Standard BLEU and ROUGE-L scores were near-zero across all models, confirming that lexical overlap is a poor proxy for clinical reasoning quality.

B. Reference-Free Auditing (Internal Consistency)

Soundness ( $S$ ): The proportion of generated diagnoses logically supported by findings.
Completeness ( $C$ ): The proportion of logically forced diagnoses that were actually verbalized.
Findings:
- Conservative Models (e.g., Qwen3-VL-8B): High Soundness (~0.99) but lower Completeness; they rarely hallucinate but miss forced conclusions.
- Stochastic Models (e.g., Llava-Vicuna-7B): Low Precision and Completeness; they frequently hallucinate diagnoses unsupported by evidence.
- Balanced Models (e.g., MedGemma-27B): Exhibit high soundness and completeness, indicating reliable reasoning.
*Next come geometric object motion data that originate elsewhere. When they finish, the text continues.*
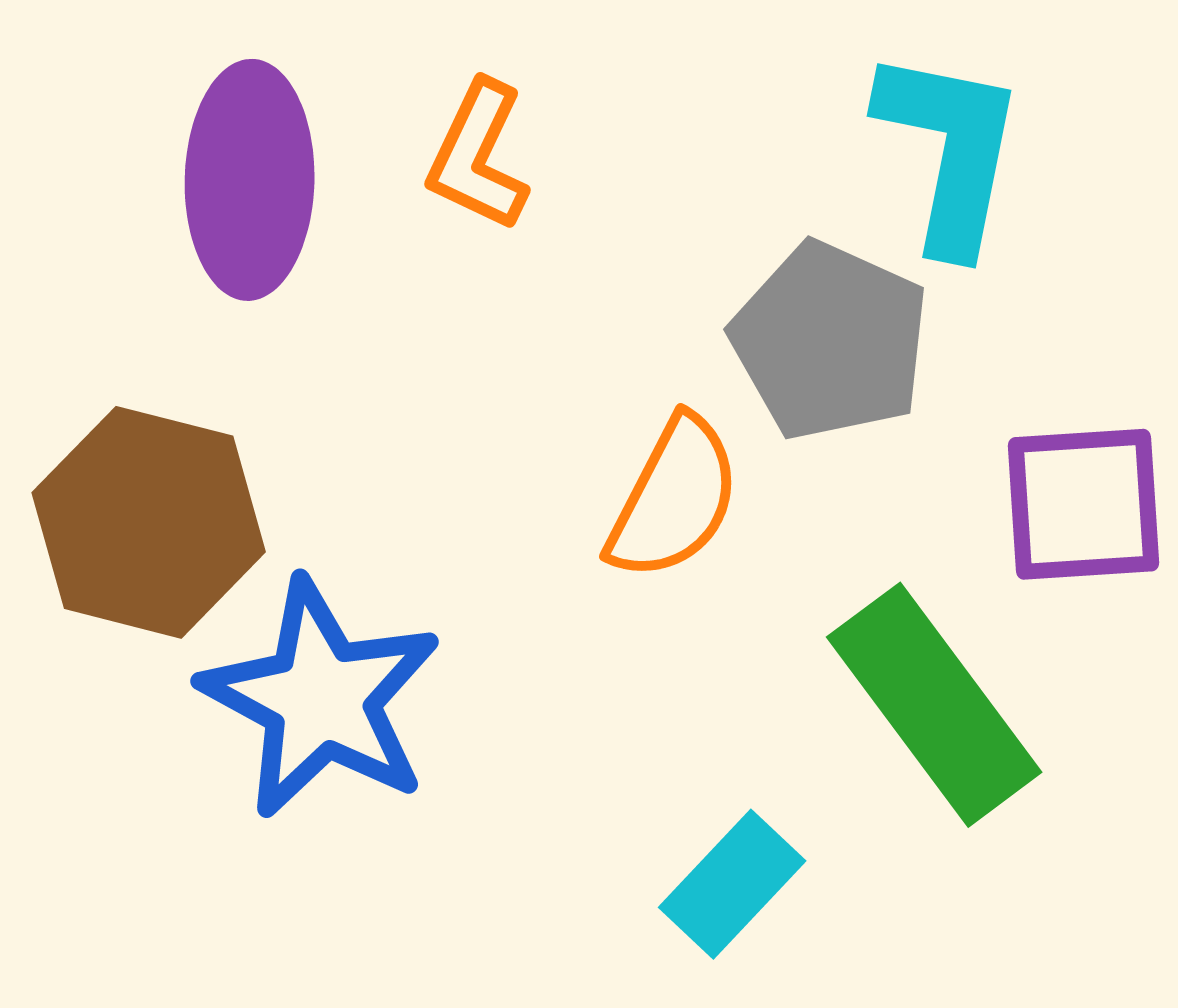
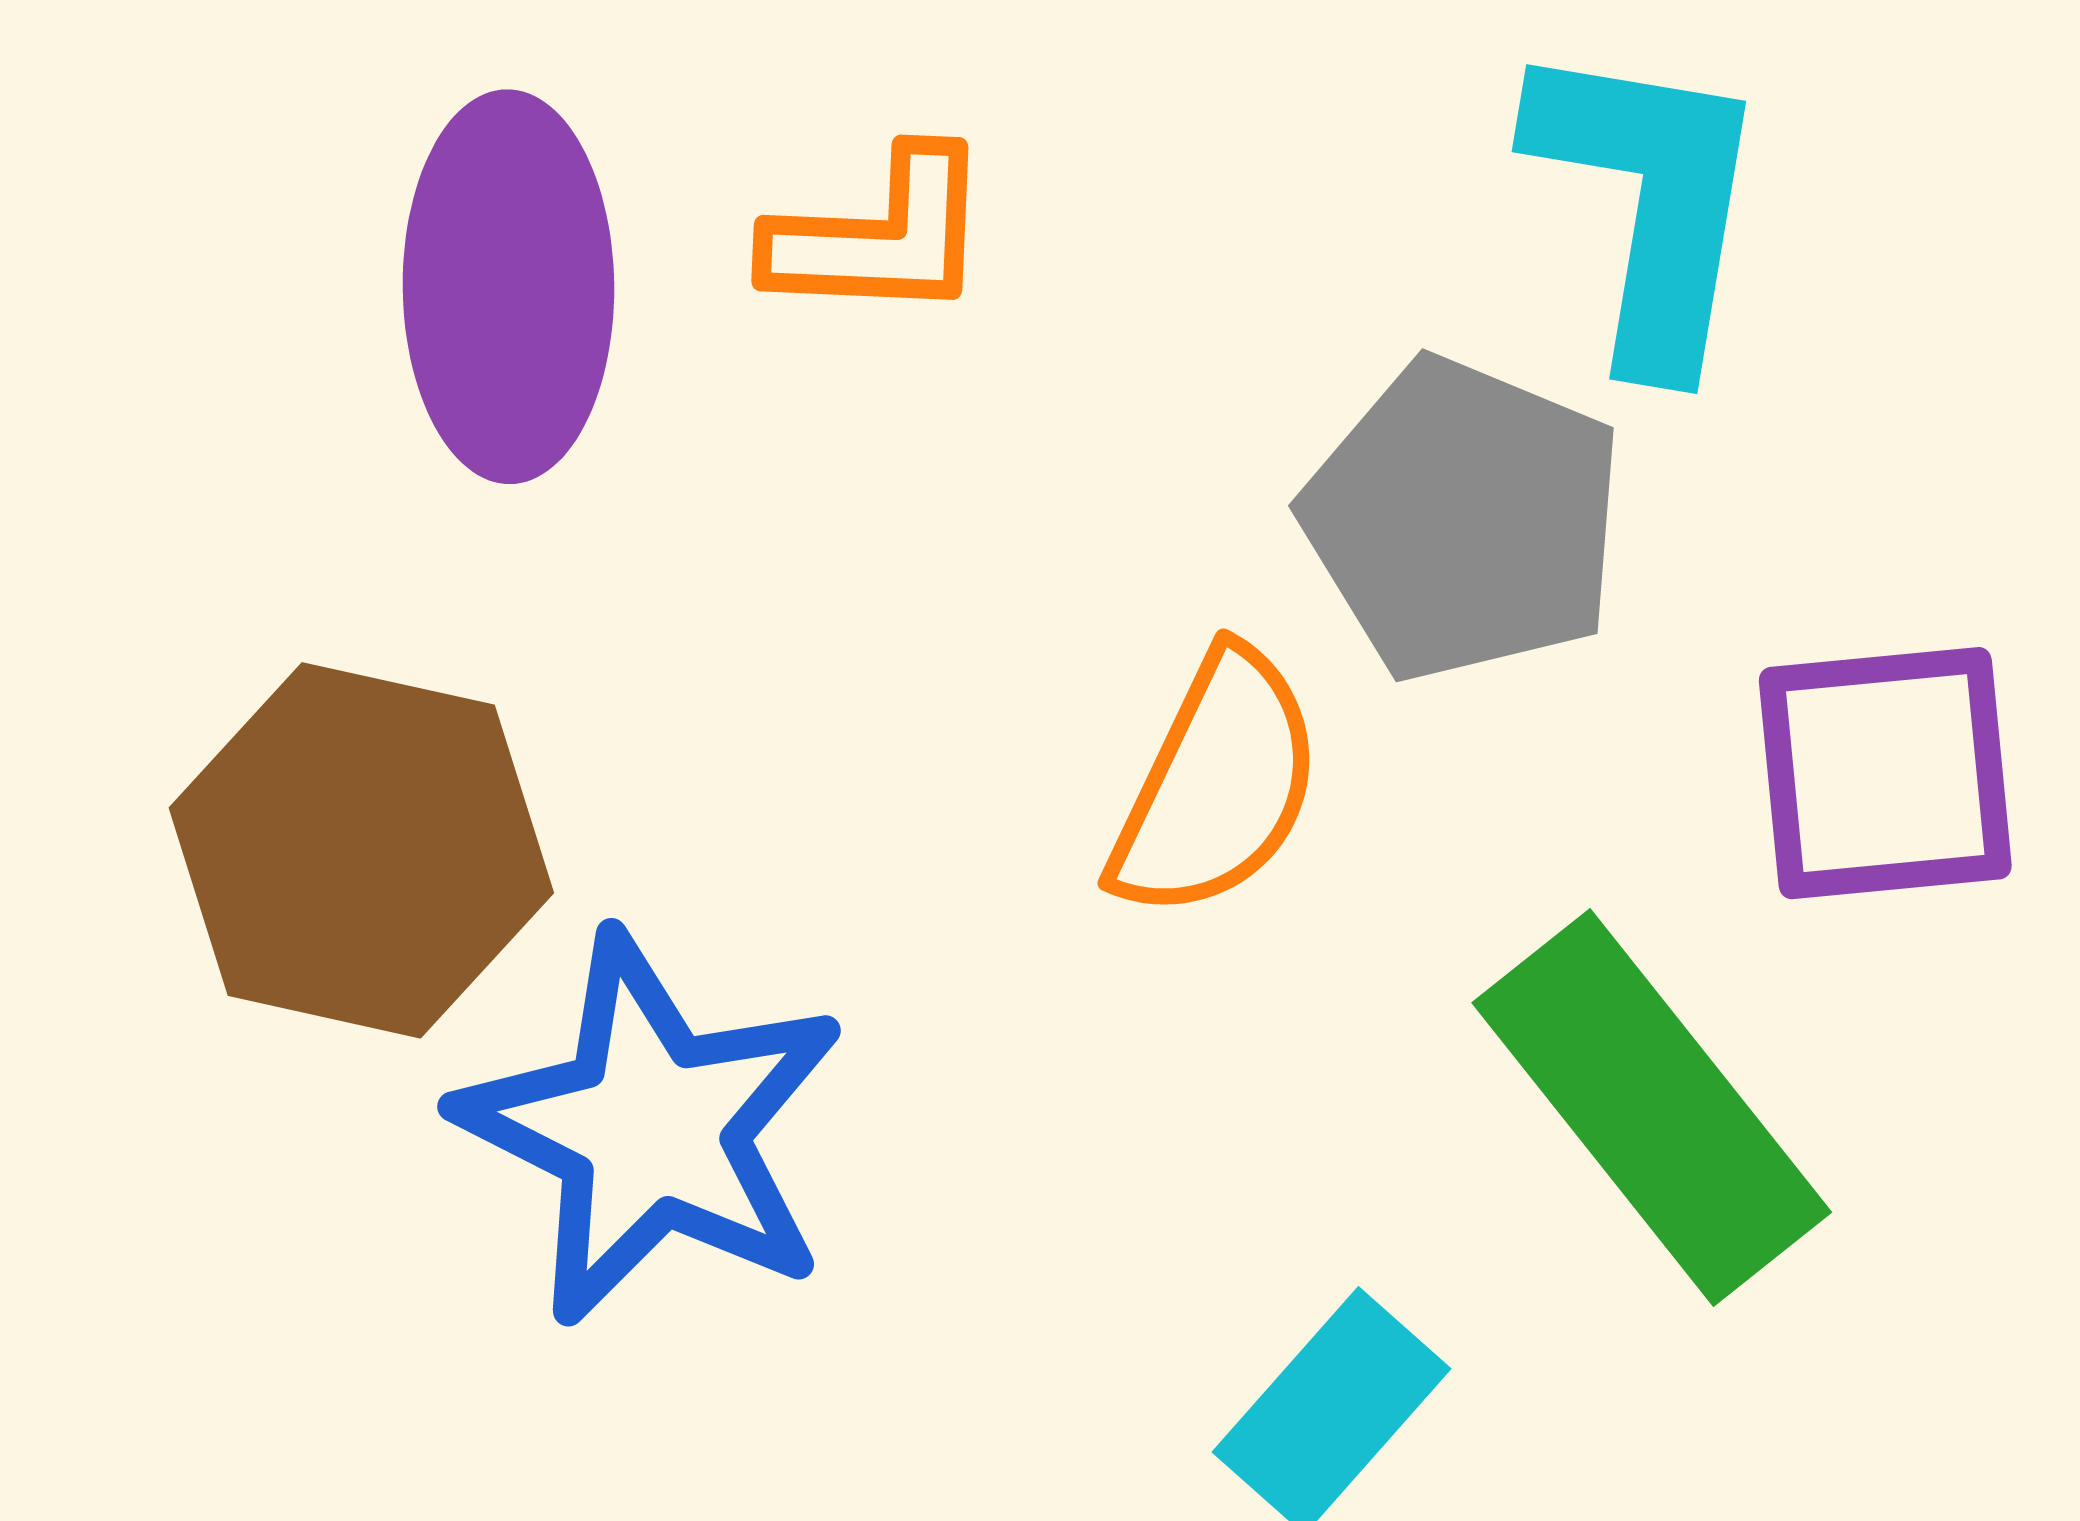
orange L-shape: (478, 156) -> (880, 236), turned -111

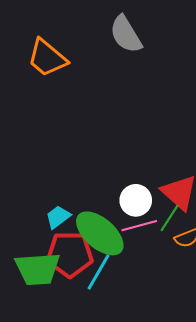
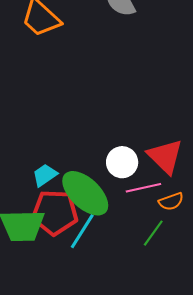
green line: (169, 218) -> (153, 233), moved
pink line: (139, 226) -> (143, 188), moved

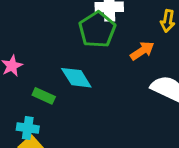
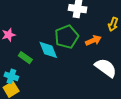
green pentagon: (97, 30) -> (67, 37), moved

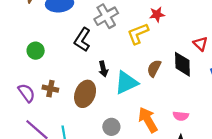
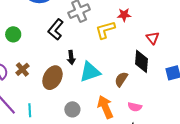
red triangle: (200, 44) -> (153, 38), moved
brown semicircle: (154, 68) -> (121, 79), moved
brown cross: (50, 89) -> (22, 69), turned 32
C. Impact of Symbolic Filtering

When applied to labeled datasets (CheXpert, NIH-CXR14) as a post-hoc filter:

Soundness & Precision: Increased significantly for all models (e.g., Soundness improved by ~3-4% for MedGemma-27B).
Recall & Completeness: Slightly decreased (typically <1-2%), indicating that the filter removes only unsupported claims while preserving the majority of logically entailed diagnoses.
Conclusion: The filter acts as a conservative safeguard, trading a minimal loss in sensitivity for a major gain in reliability and auditability.

5. Significance

Paradigm Shift: Moves clinical AI evaluation from surface-level text similarity to verifiable internal consistency.
Safety-Critical Assurance: Provides a mathematical guarantee (under the assumption of correct text-to-symbol translation) that a generated diagnosis is not a hallucination, addressing the "trust gap" in medical AI.
Clinical Workflow Integration: Offers a practical mechanism for "human-in-the-loop" verification, where the system flags logical inconsistencies for clinician review rather than blindly trusting the model's output.
Formal Verification in Medicine: Establishes a precedent for using formal methods (SAT/SMT solvers) to audit generative AI in high-stakes domains, ensuring that "fluency" does not override "correctness."